Directions
An exact reproduction of the records is required, with all images left out.

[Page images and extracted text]
════════════════════
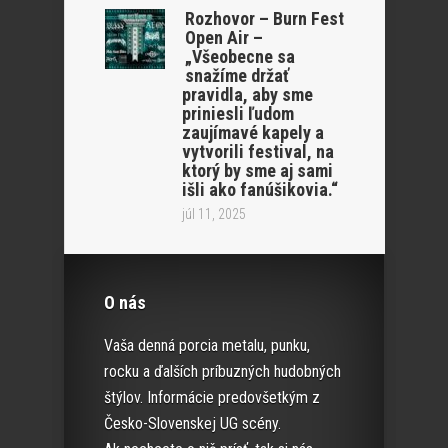
Rozhovor – Burn Fest
Open Air –
„Všeobecne sa
snažíme držať
pravidla, aby sme
priniesli ľudom
zaujímavé kapely a
vytvorili festival, na
ktorý by sme aj sami
išli ako fanúšikovia.“
júl 11, 2025
O nás
Vaša denná porcia metalu, punku,
rocku a ďalších príbuzných hudobných
štýlov. Informácie predovšetkým z
Česko-Slovenskej UG scény.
════════════════════
Output of the exercise
Rozhovor – Burn Fest
Open Air –
„Všeobecne sa
snažíme držať
pravidla, aby sme
priniesli ľudom
zaujímavé kapely a
vytvorili festival, na
ktorý by sme aj sami
išli ako fanúšikovia.“
júl 11, 2025
O nás
Vaša denná porcia metalu, punku,
rocku a ďalších príbuzných hudobných
štýlov. Informácie predovšetkým z
Česko-Slovenskej UG scény.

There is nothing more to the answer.